### GIVEN RECORDS

= Beginning of Section =

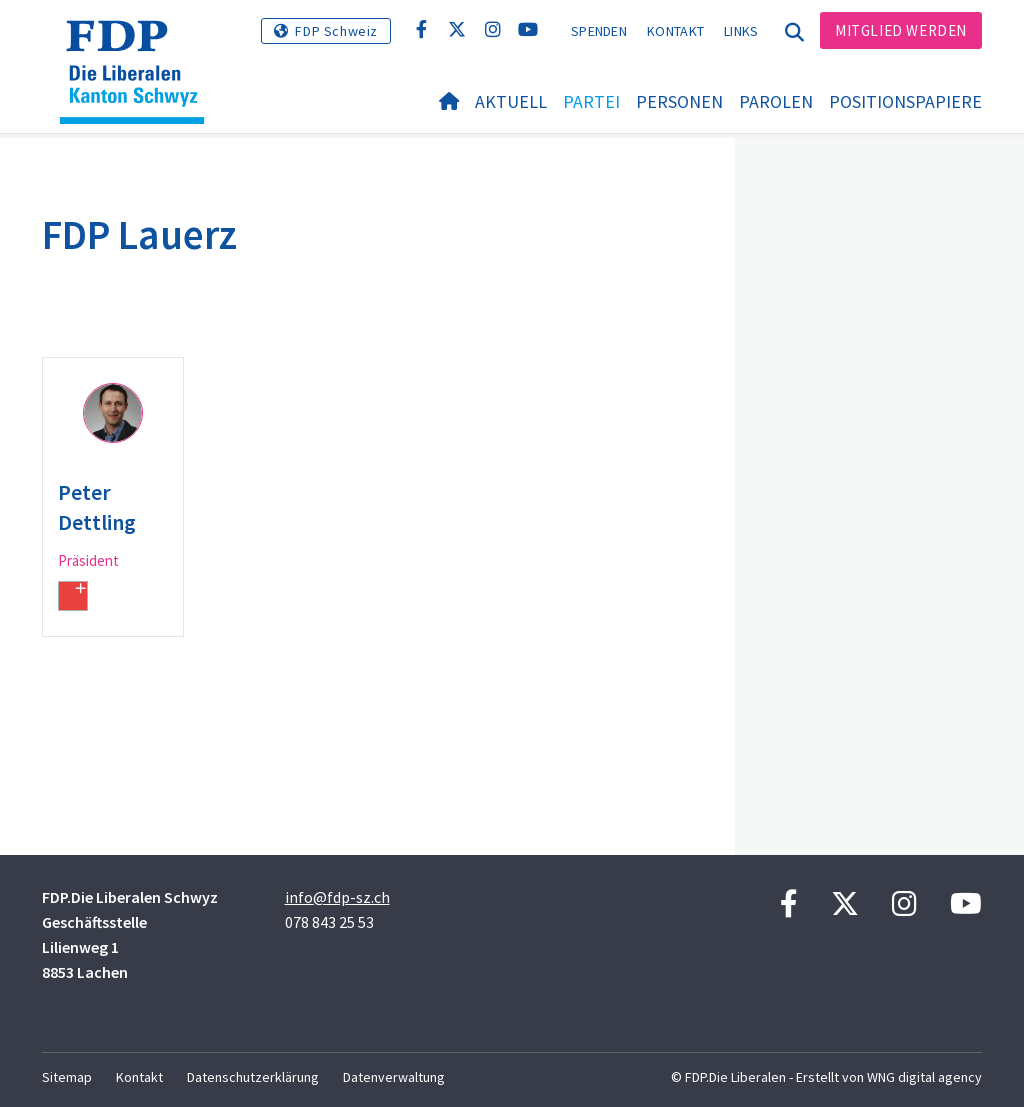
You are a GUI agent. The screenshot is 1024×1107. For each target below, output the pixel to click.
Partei (591, 101)
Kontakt (675, 31)
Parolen (776, 101)
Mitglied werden (901, 30)
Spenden (599, 31)
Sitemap (67, 1077)
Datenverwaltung (394, 1077)
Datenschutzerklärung (253, 1077)
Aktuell (511, 101)
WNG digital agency (924, 1077)
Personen (679, 101)
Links (741, 31)
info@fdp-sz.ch (337, 897)
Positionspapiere (905, 101)
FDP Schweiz (336, 31)
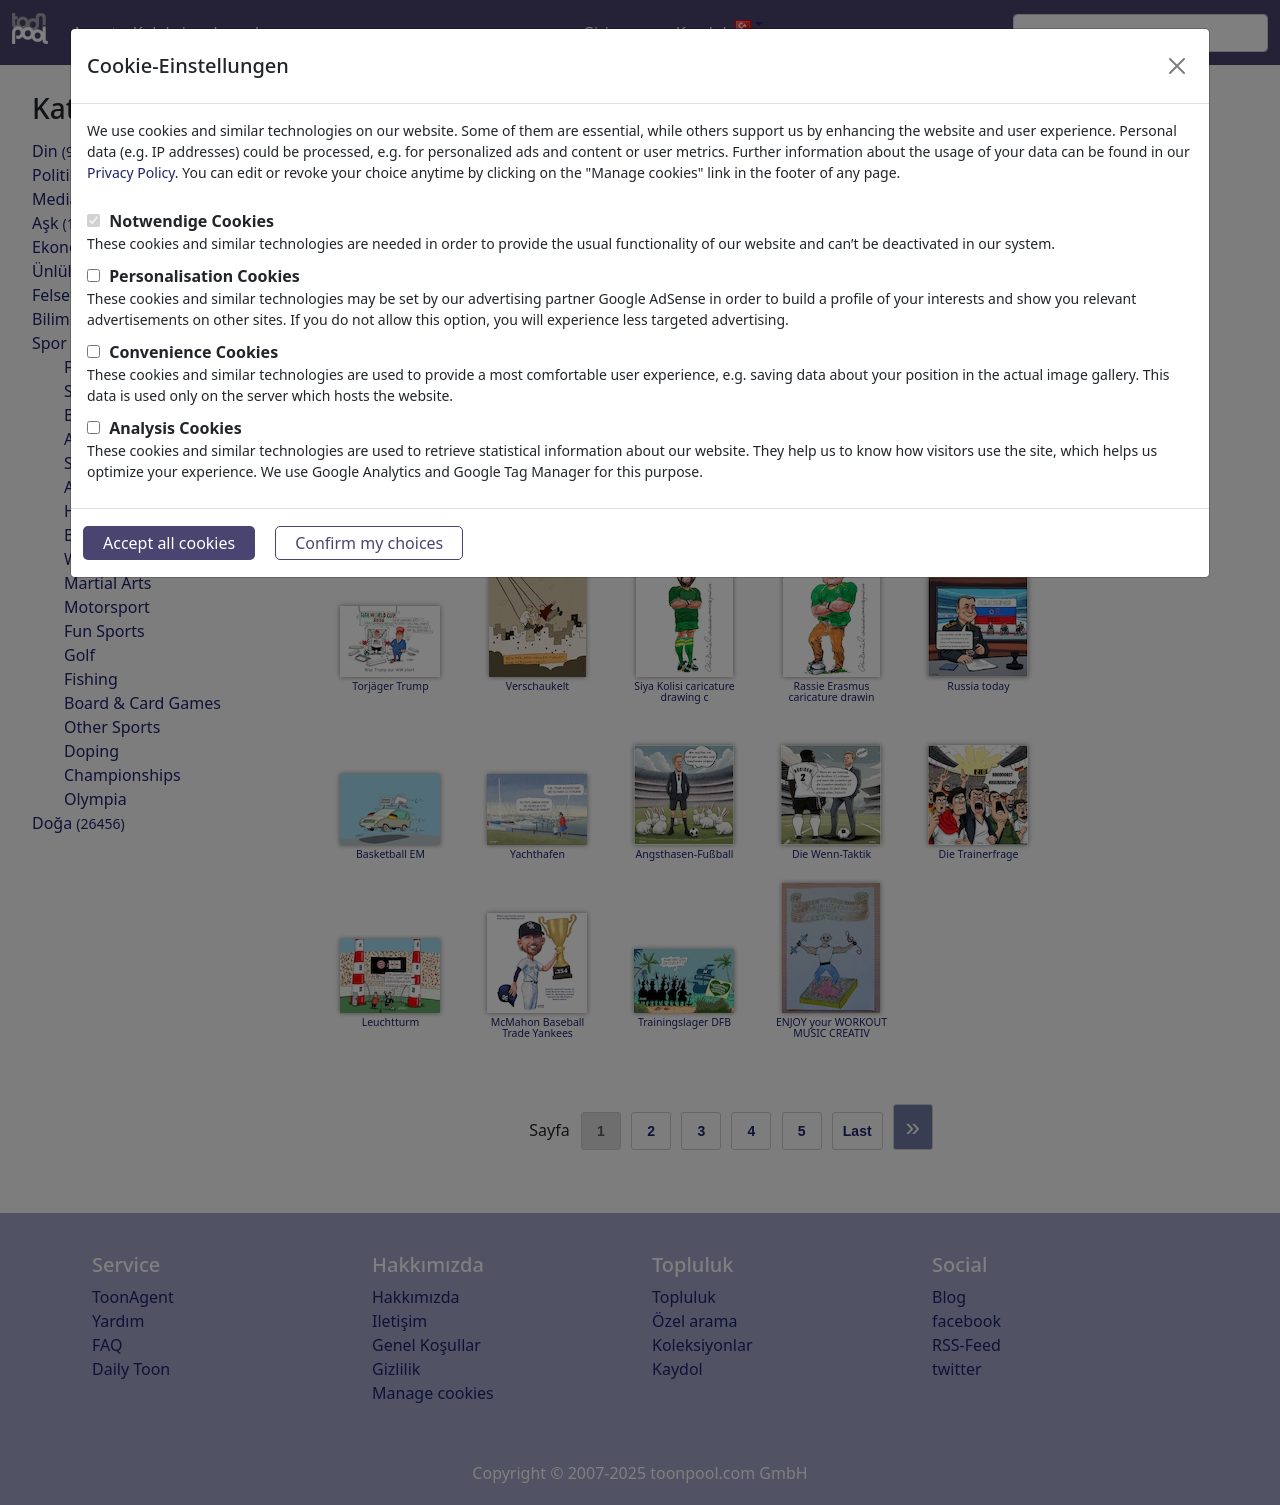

= End of Section =

### YOUR OBJECTIVE
Write out the lines of the entries above exactly, beginning with the first and ending with the line that contains "Aktuell (511, 101)". No picture goes in.

### ANSWER BOX
You are a GUI agent. The screenshot is 1024×1107. For each target below, output the pixel to click.
Partei (591, 101)
Kontakt (675, 31)
Parolen (776, 101)
Mitglied werden (901, 30)
Spenden (599, 31)
Sitemap (67, 1077)
Datenverwaltung (394, 1077)
Datenschutzerklärung (253, 1077)
Aktuell (511, 101)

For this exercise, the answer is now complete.